Data section:
>>>>>

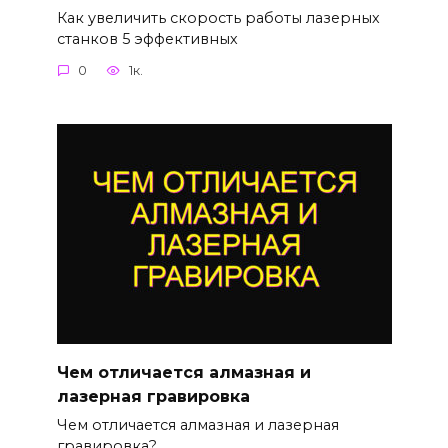
Как увеличить скорость работы лазерных
станков 5 эффективных
0
1к.
Чем отличается алмазная и
лазерная гравировка
Чем отличается алмазная и лазерная
гравировка?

<<<<<

From the entries above, copy each line holding "лазерная".

лазерная гравировка
Чем отличается алмазная и лазерная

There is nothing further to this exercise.